WORK TO BE COMPLETED -
Copy each line of the records that contains the word "Durchmesser".

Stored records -
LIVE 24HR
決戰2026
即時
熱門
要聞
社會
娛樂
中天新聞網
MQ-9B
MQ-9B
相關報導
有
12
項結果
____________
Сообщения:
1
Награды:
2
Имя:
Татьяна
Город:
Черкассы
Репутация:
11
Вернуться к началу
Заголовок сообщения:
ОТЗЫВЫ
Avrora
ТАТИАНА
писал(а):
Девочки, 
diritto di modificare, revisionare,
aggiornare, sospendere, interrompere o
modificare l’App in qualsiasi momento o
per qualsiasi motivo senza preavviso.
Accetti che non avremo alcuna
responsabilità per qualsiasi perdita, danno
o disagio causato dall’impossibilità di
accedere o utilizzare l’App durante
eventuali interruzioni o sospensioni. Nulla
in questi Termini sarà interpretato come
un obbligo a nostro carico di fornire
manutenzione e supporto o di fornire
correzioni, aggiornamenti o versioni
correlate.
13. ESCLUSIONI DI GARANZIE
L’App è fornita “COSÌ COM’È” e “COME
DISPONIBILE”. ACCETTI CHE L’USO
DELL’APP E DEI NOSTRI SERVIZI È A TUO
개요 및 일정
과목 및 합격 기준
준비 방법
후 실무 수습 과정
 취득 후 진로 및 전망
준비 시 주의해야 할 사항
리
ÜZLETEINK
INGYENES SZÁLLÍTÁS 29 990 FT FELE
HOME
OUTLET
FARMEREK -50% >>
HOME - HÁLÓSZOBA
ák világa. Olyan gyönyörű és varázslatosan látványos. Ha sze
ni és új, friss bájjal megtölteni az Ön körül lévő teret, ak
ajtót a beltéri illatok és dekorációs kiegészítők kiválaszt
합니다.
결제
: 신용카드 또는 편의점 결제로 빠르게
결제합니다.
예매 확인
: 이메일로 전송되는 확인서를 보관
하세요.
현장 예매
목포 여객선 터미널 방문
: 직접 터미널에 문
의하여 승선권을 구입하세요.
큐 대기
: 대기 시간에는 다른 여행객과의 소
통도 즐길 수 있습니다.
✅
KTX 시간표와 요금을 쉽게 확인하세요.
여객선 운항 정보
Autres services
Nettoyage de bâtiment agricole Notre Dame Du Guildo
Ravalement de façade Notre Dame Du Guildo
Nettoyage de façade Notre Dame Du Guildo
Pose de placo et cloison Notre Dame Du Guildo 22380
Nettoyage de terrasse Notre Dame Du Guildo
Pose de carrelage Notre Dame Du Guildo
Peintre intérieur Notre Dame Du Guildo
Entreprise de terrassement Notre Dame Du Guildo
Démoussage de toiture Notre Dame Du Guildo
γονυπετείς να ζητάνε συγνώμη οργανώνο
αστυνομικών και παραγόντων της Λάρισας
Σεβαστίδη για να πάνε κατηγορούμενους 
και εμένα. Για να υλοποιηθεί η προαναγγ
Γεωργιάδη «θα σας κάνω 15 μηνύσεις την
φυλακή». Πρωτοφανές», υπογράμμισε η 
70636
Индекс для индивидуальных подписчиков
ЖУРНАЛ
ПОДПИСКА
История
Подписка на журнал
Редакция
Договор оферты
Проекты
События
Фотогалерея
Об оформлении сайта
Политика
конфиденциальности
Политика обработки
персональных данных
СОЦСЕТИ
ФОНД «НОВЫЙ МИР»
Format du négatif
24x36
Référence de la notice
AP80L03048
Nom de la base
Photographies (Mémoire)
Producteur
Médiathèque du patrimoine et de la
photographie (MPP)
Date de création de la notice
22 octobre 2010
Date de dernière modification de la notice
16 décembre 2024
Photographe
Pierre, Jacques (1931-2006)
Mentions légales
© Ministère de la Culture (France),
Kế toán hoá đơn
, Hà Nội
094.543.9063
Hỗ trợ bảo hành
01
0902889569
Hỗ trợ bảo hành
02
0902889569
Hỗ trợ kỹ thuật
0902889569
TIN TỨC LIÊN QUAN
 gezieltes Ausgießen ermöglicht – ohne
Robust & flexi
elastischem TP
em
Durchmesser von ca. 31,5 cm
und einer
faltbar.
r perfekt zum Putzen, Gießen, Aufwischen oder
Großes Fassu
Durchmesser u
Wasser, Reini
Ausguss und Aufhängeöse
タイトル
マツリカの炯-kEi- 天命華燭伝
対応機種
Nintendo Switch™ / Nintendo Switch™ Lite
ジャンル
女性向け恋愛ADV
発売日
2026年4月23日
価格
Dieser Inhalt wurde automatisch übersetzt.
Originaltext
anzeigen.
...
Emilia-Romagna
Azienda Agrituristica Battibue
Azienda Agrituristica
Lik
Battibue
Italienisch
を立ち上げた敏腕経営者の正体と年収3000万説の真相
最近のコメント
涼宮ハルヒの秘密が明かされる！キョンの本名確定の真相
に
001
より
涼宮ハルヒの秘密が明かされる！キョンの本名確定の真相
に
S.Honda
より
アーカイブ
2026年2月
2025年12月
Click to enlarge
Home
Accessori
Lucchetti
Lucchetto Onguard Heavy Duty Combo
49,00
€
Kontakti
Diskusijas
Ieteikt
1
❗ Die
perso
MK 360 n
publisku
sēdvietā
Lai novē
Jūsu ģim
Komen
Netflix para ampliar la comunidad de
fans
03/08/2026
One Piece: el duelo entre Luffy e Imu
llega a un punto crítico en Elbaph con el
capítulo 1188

REPLY -
Durchmesser von ca. 31,5 cm
Durchmesser u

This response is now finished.